Ощущения, которые я испытываю, возвращают страх, но к нему теперь добавилось нечто новое - предвкушение. Я жду, что происходящее станет самым большим открытием за прожитые двадцать два года и принесёт мне радость.
Наконец, я чувствую губами его дыхание и замираю. Первое прикосновение оказывается невесомым, но далеко не робким, затем его губы обнимают мои, прижимаются плотнее, я чувствую, как он один раз проводит по ним языком, будто пробует меня на вкус. Я стараюсь не думать, не судить, не взвешивать и не размышлять, а главное - отвечать. Раскрываю свой рот широко, впуская его, скольжу губами по его губам, повторяя его движения. И не забываю, что это - первый поцелуй в моей жизни, хоть и не такой, каким я себе его представляла. Не было в моём воображении алкогольного опьянения, полумрака, скрывающего мой стыд и его разочарование, не было гремящей музыки за дверью и смеха посторонних, совершенно не нужных в этот момент людей. Не было разрываемой фольги презерватива и обжигающей боли.
Боль… Она не относилась к тому типу, от которого теряют сознание, но мне было хорошо известно, что и её можно было свести к минимуму, если б кто-нибудь поставил перед собой такую цель. Если бы всё это имело шанс случиться по-другому.
Но всё произошло именно в тот раз и в том месте, именно так, как произошло, а не иначе, и на моё счастье женский мозг запрограммирован забывать и боль, и стыд и даже унижение, поэтому большую часть той ночи моя память не сохранила.

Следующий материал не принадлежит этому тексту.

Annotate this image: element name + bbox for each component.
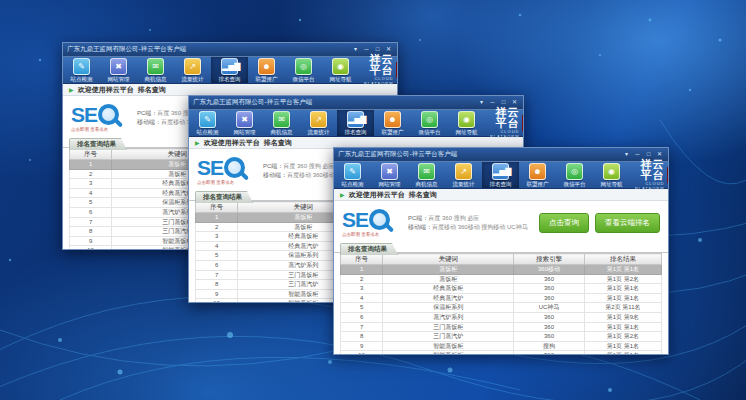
toolbar-item-label: 站点检测 bbox=[71, 76, 93, 83]
toolbar-item-site-check[interactable]: ✎站点检测 bbox=[63, 57, 100, 83]
cell-keyword: 经典蒸汽炉 bbox=[383, 293, 514, 303]
col-header-keyword[interactable]: 关键词 bbox=[383, 254, 514, 265]
pencil-icon: ✎ bbox=[73, 58, 90, 75]
toolbar-item-alliance-promo[interactable]: ☻联盟推广 bbox=[248, 57, 285, 83]
bar-chart-icon: ▂▅▇ bbox=[492, 163, 509, 180]
cell-rank: 第2页 第11名 bbox=[584, 303, 661, 313]
cell-seq: 8 bbox=[196, 280, 238, 290]
col-header-seq[interactable]: 序号 bbox=[70, 149, 112, 160]
titlebar[interactable]: 广东九鼎王监网有限公司-祥云平台客户端 ▾ ─ □ ✕ bbox=[334, 148, 668, 161]
toolbar-item-alliance-promo[interactable]: ☻联盟推广 bbox=[519, 162, 556, 188]
toolbar-item-label: 网址导航 bbox=[601, 181, 623, 188]
toolbar-item-site-manage[interactable]: ✖网站管理 bbox=[226, 110, 263, 136]
toolbar-item-label: 排名查询 bbox=[219, 76, 241, 83]
toolbar: ✎站点检测✖网站管理✉商机信息↗流量统计▂▅▇排名查询☻联盟推广◎微信平台◉网址… bbox=[334, 161, 668, 189]
toolbar: ✎站点检测✖网站管理✉商机信息↗流量统计▂▅▇排名查询☻联盟推广◎微信平台◉网址… bbox=[189, 109, 523, 137]
line-chart-icon: ↗ bbox=[184, 58, 201, 75]
cell-keyword: 三门蒸饭柜 bbox=[383, 322, 514, 332]
toolbar-item-business-info[interactable]: ✉商机信息 bbox=[408, 162, 445, 188]
cell-seq: 5 bbox=[70, 198, 112, 208]
toolbar-item-wechat-platform[interactable]: ◎微信平台 bbox=[411, 110, 448, 136]
play-icon: ▶ bbox=[69, 86, 74, 93]
toolbar-items: ✎站点检测✖网站管理✉商机信息↗流量统计▂▅▇排名查询☻联盟推广◎微信平台◉网址… bbox=[63, 57, 359, 83]
cell-seq: 2 bbox=[341, 274, 383, 284]
view-cloud-rank-button[interactable]: 查看云端排名 bbox=[595, 213, 660, 233]
table-row[interactable]: 4经典蒸汽炉360第1页 第1名 bbox=[341, 293, 662, 303]
window-menu-button[interactable]: ▾ bbox=[477, 98, 486, 107]
cell-engine: 360移动 bbox=[514, 265, 585, 275]
toolbar-item-business-info[interactable]: ✉商机信息 bbox=[137, 57, 174, 83]
query-button[interactable]: 点击查询 bbox=[539, 213, 589, 233]
titlebar[interactable]: 广东九鼎王监网有限公司-祥云平台客户端 ▾ ─ □ ✕ bbox=[63, 43, 397, 56]
compass-icon: ◎ bbox=[295, 58, 312, 75]
bar-chart-icon: ▂▅▇ bbox=[221, 58, 238, 75]
brand-text: 祥云平台 CLOUD PLATFORM bbox=[485, 107, 519, 139]
toolbar-item-site-nav[interactable]: ◉网址导航 bbox=[322, 57, 359, 83]
table-row[interactable]: 3经典蒸饭柜360第1页 第1名 bbox=[341, 284, 662, 294]
table-row[interactable]: 7三门蒸饭柜360第1页 第1名 bbox=[341, 322, 662, 332]
table-row[interactable]: 10智能蒸饭柜360第1页 第1名 bbox=[341, 351, 662, 355]
cell-seq: 10 bbox=[341, 351, 383, 355]
toolbar-item-wechat-platform[interactable]: ◎微信平台 bbox=[285, 57, 322, 83]
cell-seq: 6 bbox=[70, 207, 112, 217]
toolbar-item-rank-query[interactable]: ▂▅▇排名查询 bbox=[482, 162, 519, 188]
toolbar-item-traffic-stats[interactable]: ↗流量统计 bbox=[174, 57, 211, 83]
toolbar-item-label: 网址导航 bbox=[456, 129, 478, 136]
brand-name: 祥云平台 bbox=[485, 107, 519, 129]
rank-table-body: 1蒸饭柜360移动第1页 第1名2蒸饭柜360第1页 第2名3经典蒸饭柜360第… bbox=[341, 265, 662, 356]
toolbar-item-site-manage[interactable]: ✖网站管理 bbox=[371, 162, 408, 188]
toolbar-item-site-nav[interactable]: ◉网址导航 bbox=[448, 110, 485, 136]
brand-subtitle: CLOUD PLATFORM bbox=[359, 76, 393, 86]
toolbar-item-rank-query[interactable]: ▂▅▇排名查询 bbox=[211, 57, 248, 83]
rank-table-head: 序号 关键词 搜索引擎 排名结果 bbox=[341, 254, 662, 265]
toolbar-item-business-info[interactable]: ✉商机信息 bbox=[263, 110, 300, 136]
compass-icon: ◎ bbox=[566, 163, 583, 180]
toolbar-item-site-nav[interactable]: ◉网址导航 bbox=[593, 162, 630, 188]
cell-seq: 10 bbox=[196, 299, 238, 303]
cell-seq: 3 bbox=[341, 284, 383, 294]
tab-rank-results[interactable]: 排名查询结果 bbox=[69, 138, 127, 150]
message-icon: ✉ bbox=[418, 163, 435, 180]
table-row[interactable]: 1蒸饭柜360移动第1页 第1名 bbox=[341, 265, 662, 275]
toolbar-item-traffic-stats[interactable]: ↗流量统计 bbox=[300, 110, 337, 136]
col-header-engine[interactable]: 搜索引擎 bbox=[514, 254, 585, 265]
window-menu-button[interactable]: ▾ bbox=[622, 150, 631, 159]
toolbar-item-site-check[interactable]: ✎站点检测 bbox=[334, 162, 371, 188]
col-header-seq[interactable]: 序号 bbox=[341, 254, 383, 265]
table-row[interactable]: 9智能蒸饭柜搜狗第1页 第1名 bbox=[341, 341, 662, 351]
message-icon: ✉ bbox=[273, 111, 290, 128]
line-chart-icon: ↗ bbox=[455, 163, 472, 180]
toolbar-item-site-check[interactable]: ✎站点检测 bbox=[189, 110, 226, 136]
toolbar-item-label: 微信平台 bbox=[419, 129, 441, 136]
cell-seq: 8 bbox=[341, 332, 383, 342]
cell-seq: 7 bbox=[196, 270, 238, 280]
tools-icon: ✖ bbox=[110, 58, 127, 75]
table-row[interactable]: 8三门蒸汽炉360第1页 第2名 bbox=[341, 332, 662, 342]
cell-keyword: 蒸饭柜 bbox=[383, 265, 514, 275]
table-row[interactable]: 6蒸汽炉系列360第1页 第9名 bbox=[341, 312, 662, 322]
cell-keyword: 三门蒸汽炉 bbox=[383, 332, 514, 342]
toolbar-item-wechat-platform[interactable]: ◎微信平台 bbox=[556, 162, 593, 188]
table-row[interactable]: 2蒸饭柜360第1页 第2名 bbox=[341, 274, 662, 284]
brand-name: 祥云平台 bbox=[630, 159, 664, 181]
toolbar-item-rank-query[interactable]: ▂▅▇排名查询 bbox=[337, 110, 374, 136]
tab-rank-results[interactable]: 排名查询结果 bbox=[340, 243, 398, 255]
window-menu-button[interactable]: ▾ bbox=[351, 45, 360, 54]
tab-rank-results[interactable]: 排名查询结果 bbox=[195, 191, 253, 203]
toolbar-items: ✎站点检测✖网站管理✉商机信息↗流量统计▂▅▇排名查询☻联盟推广◎微信平台◉网址… bbox=[334, 162, 630, 188]
cell-seq: 3 bbox=[196, 232, 238, 242]
toolbar-item-alliance-promo[interactable]: ☻联盟推广 bbox=[374, 110, 411, 136]
col-header-seq[interactable]: 序号 bbox=[196, 202, 238, 213]
table-row[interactable]: 5保温柜系列UC神马第2页 第11名 bbox=[341, 303, 662, 313]
cell-rank: 第1页 第1名 bbox=[584, 322, 661, 332]
toolbar-item-label: 联盟推广 bbox=[382, 129, 404, 136]
toolbar-item-traffic-stats[interactable]: ↗流量统计 bbox=[445, 162, 482, 188]
engine-line-pc-label: PC端： bbox=[137, 110, 157, 116]
rank-table: 序号 关键词 搜索引擎 排名结果 1蒸饭柜360移动第1页 第1名2蒸饭柜360… bbox=[340, 253, 662, 355]
toolbar-item-site-manage[interactable]: ✖网站管理 bbox=[100, 57, 137, 83]
engine-line-mobile-label: 移动端： bbox=[408, 224, 432, 230]
desktop-stage: 广东九鼎王监网有限公司-祥云平台客户端 ▾ ─ □ ✕ ✎站点检测✖网站管理✉商… bbox=[0, 0, 746, 400]
cell-seq: 9 bbox=[341, 341, 383, 351]
titlebar[interactable]: 广东九鼎王监网有限公司-祥云平台客户端 ▾ ─ □ ✕ bbox=[189, 96, 523, 109]
col-header-rank[interactable]: 排名结果 bbox=[584, 254, 661, 265]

Я только помню, как он сказал:
- Господи, какая же ты… тебе не больно?
- Нет…
Я впервые впустила мужчину в своё тело. Первый раз в жизни. Мне не было страшно, когда его пальцы трогали меня в местах, где никто до него не прикасался. Не было страшно, когда его руки раздвигали мои бёдра. Было стыдно за собственную глупость и до слёз обидно за неё же, когда он совершал своё первое движение, и я, стиснув зубы, старалась не закричать.
Глава 7. Утро
IAMX - 'Happiness'
Утро после первого в моей жизни секса наступает не радужно. Будят не поцелуи и жаркий шёпот ненасытного любовника, а сильная головная боль и переполненный мочевой пузырь. Никаких сплетённых рук и ног, объятий, лепестков роз и прочей воображаемой фигни. Мой первый сексуальный партнёр совершенно независимо от меня лежит на спине, запрокинув одну руку за голову, вторую уложив на собственный живот, и спит.
Мой трезвый разум признаёт три вещи:
1. Этот парень по-настоящему красив.
2. Невероятно не столько то, что я оказалась способна с ним переспать, сколько то, что уснула на чужой территории.
3. Я, не переставая, живу в иллюзиях, и мне жизненно необходимо избавляться от них, а не от девственности.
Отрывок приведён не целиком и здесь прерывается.